WHAT THE TASK ASKS
Return the lines below that carry the word "grid".
Content starts
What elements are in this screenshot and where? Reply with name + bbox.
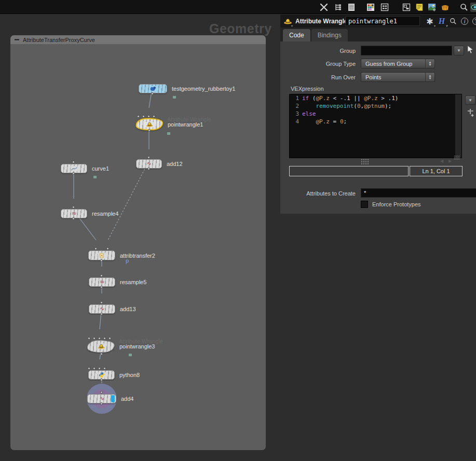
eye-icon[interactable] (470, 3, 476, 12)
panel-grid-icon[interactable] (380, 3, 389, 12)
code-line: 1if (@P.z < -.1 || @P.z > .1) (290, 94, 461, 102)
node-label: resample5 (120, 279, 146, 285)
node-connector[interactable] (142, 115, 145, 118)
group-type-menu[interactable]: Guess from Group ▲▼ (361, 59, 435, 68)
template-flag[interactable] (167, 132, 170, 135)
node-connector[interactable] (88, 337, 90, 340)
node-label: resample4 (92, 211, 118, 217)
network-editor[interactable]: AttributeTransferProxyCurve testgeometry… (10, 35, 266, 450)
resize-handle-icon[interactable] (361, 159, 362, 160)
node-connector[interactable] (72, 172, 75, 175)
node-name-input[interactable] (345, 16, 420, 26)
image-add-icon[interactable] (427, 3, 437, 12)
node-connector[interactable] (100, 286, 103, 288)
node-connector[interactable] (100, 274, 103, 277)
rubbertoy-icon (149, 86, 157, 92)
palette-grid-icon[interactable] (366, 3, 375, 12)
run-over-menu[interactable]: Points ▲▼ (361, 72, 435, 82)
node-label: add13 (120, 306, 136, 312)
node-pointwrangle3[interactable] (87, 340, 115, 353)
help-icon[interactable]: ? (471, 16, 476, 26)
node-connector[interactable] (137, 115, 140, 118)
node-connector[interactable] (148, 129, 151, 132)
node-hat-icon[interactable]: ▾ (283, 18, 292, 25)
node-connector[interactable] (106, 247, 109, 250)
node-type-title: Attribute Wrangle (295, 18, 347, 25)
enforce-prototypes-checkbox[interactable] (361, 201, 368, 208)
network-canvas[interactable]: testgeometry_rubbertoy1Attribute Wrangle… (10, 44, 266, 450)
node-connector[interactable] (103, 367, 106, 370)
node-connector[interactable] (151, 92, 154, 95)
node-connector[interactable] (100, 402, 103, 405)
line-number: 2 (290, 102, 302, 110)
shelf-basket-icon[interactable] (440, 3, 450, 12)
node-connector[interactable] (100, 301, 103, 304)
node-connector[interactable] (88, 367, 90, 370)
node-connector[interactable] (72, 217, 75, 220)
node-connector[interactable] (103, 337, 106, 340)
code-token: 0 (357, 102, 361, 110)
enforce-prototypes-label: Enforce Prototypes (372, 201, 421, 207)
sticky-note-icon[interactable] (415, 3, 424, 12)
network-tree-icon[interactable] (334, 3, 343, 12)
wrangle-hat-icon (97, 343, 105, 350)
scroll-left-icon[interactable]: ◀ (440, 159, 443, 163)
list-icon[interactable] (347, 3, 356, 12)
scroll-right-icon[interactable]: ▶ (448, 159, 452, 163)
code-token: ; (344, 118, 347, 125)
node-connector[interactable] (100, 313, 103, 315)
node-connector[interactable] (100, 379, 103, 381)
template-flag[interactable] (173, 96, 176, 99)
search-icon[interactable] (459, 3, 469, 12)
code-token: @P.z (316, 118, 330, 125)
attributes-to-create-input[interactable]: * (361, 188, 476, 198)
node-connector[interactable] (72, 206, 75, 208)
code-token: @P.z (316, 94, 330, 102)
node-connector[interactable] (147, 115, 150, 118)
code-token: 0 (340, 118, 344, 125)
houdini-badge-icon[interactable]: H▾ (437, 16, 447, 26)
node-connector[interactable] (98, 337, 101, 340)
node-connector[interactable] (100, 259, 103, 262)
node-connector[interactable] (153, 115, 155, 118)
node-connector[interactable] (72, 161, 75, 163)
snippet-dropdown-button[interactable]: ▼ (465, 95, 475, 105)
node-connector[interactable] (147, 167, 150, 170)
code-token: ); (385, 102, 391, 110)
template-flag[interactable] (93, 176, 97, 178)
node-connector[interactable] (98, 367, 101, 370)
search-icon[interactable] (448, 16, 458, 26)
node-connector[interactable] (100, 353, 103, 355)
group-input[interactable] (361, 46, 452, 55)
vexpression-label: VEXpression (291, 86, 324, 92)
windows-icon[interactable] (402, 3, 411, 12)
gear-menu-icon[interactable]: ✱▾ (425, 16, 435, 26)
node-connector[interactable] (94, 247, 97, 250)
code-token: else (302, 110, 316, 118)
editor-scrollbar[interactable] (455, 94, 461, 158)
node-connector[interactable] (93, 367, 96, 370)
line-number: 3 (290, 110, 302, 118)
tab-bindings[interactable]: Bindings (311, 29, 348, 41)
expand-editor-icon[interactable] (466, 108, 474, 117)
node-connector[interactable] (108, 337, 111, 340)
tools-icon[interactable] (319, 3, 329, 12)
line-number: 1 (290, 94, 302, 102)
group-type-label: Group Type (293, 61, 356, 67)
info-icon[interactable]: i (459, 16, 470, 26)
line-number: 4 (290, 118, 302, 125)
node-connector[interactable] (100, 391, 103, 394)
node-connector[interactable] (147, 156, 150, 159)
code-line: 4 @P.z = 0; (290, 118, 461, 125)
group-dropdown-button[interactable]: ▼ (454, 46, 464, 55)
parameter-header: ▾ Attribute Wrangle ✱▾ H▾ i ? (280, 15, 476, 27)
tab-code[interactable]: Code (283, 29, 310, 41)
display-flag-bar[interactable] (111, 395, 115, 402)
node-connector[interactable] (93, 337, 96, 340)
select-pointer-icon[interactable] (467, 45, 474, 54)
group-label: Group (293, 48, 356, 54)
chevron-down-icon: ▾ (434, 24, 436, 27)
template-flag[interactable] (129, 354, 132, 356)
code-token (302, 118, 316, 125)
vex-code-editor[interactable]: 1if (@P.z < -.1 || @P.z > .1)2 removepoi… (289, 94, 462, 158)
Content ends
TASK RESULT
panel-grid-icon[interactable] (380, 3, 389, 12)
palette-grid-icon[interactable] (366, 3, 375, 12)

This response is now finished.